Reopening to track progress, I'll return to this when I can. PR #5 got us closer, still not quite done. Artifacts appear on both sides when using a odd-number-sized image.

Updated code from test_rotate_image_2d_rotation:

image = torch.linspace(0.5, 1, steps=28).repeat(28, 1)
rotated_image = rotate_image_2d(image=image, angles=180.0)

image:

image

rotated_image (note the different scale):

image
alisterburt commented 3 months ago

remember there will always be artefacts

def dft_center(
    image_shape: tuple[int, ...],
    rfft: bool,
    fftshifted: bool,
    device: torch.device | None = None,
) -> torch.LongTensor:
    """Return the position of the DFT center in an fftshifted DFT for a given input shape."""
    fft_center = torch.zeros(size=(len(image_shape),), device=device)
    image_shape = torch.as_tensor(image_shape).float()
    if rfft is True:
        image_shape = torch.tensor(rfft_shape(image_shape))
    if fftshifted is True:
        fft_center = torch.divide(image_shape, 2, rounding_mode='floor')
    if rfft is True:
        fft_center[-1] = 0
    return fft_center.long()
alisterburt commented 3 months ago

this looks like it works as expected to me - everything sampled out of bounds is zero, everything in bounds the values go from 0.5 -> 1

sjrothfuss commented 2 months ago

Thanks, @alisterburt, couple questions.

When you say:

  • we might want to update the rotation center code to explicitly be the position of the DC component in an fftshifted DFT

Do you mean to use dft_center() to define the center of the image? What's the advantage to that? I'm missing how it yields anything different than (h//2, w//2) like we have now. Granted, I don't understand the rfft command, see below.


rfft_shape is not defined. Should image_shape defined here:

if rfft is True:
   image_shape = torch.tensor(rfft_shape(image_shape))

instead be something like torch.tensor(torch.fft.rfft(image_shape).shape)? That doesn't yield proper results either but I'm not sure what else it would be. 😃


this looks like it works as expected to me - everything sampled out of bounds is zero, everything in bounds the values go from 0.5 -> 1

I was concerned that we're "losing" one row and column off the edge to the bottom right. I guess I assumed we'd get a perfect flip with 180° rotation but you're right, there'll always be artifacts and I can see that this could be "close enough" for most uses. I trust your assessment of what is acceptable for subsequent applications and what is reasonable to achieve with our tools.

alisterburt commented 2 months ago

Do you mean to use dft_center() to define the center of the image?

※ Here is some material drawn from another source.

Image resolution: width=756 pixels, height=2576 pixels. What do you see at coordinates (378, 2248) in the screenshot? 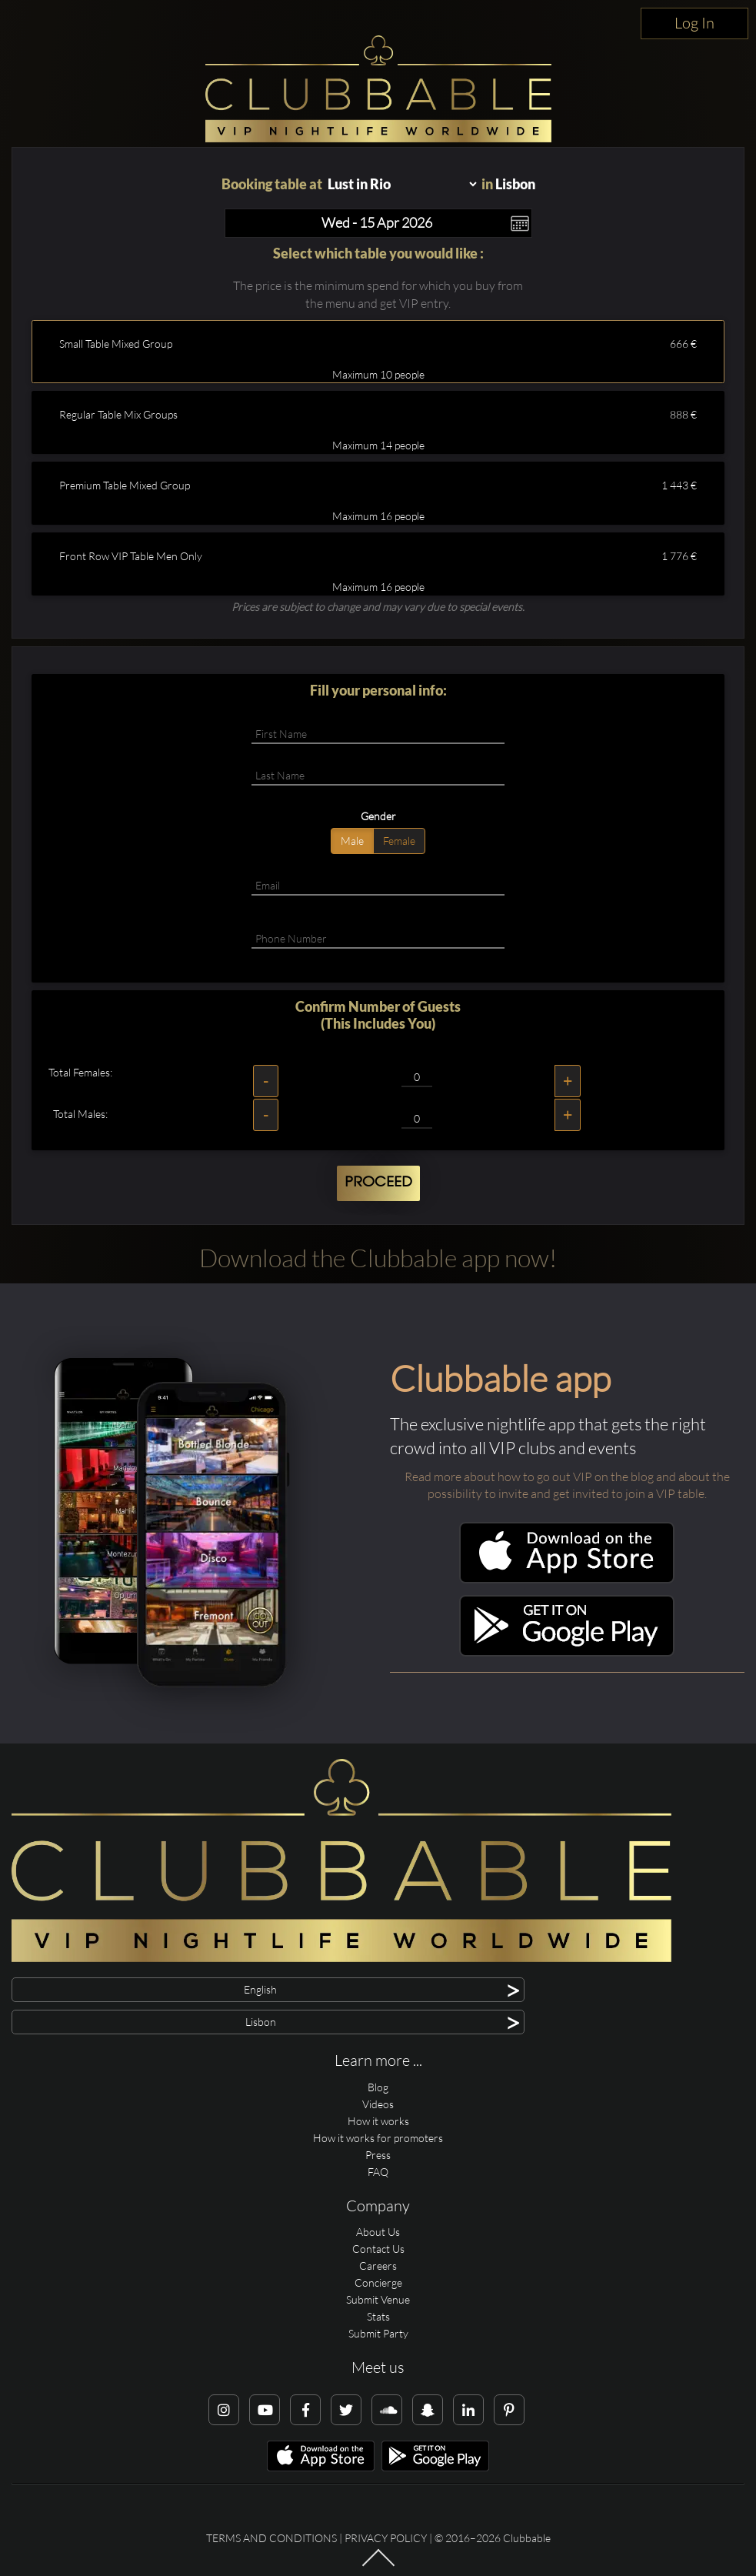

What's the advantage to that?

Yes, the advantag is that it's being very explicit about what our convention for the rotation center is 🙂

rfft_shape is not defined

sorry, rfft_shape is here - worth checking it against a few values

def rfft_shape(input_shape: Sequence[int]) -> Tuple[int]:
    """Get the output shape of an rfft on an input with input_shape."""
    rfft_shape = list(input_shape)
    rfft_shape[-1] = int((rfft_shape[-1] / 2) + 1)
    return tuple(rfft_shape)

I was concerned that we're "losing" one row and column off the edge to the bottom right

Right,

sjrothfuss commented 2 months ago

rfft_shape appears to return the correct values but the way _get_dft_center handles those values is incorrect – at least for real space images. Is the intent that rfft=True is for use when rotating Fourier-space images or is this a bug?

>>> _rfft_shape((10,10)) == torch.fft.rfft(torch.rand(10,10)).shape == (10,6)
True
>>> _get_dft_center((10,10), rfft=True)
tensor([5, 0])
>>> _get_dft_center((10,10), rfft=False)
tensor([5,5])

Thanks.

alisterburt commented 2 months ago

@sjrothfuss heh - good question!

as a result we want to use rfft=False here to get the position of the DC component in the full size FFT

alisterburt commented 2 months ago

this function was not written with rotations in mind, just does what it says on the tin 🙂

alisterburt commented 2 months ago

closing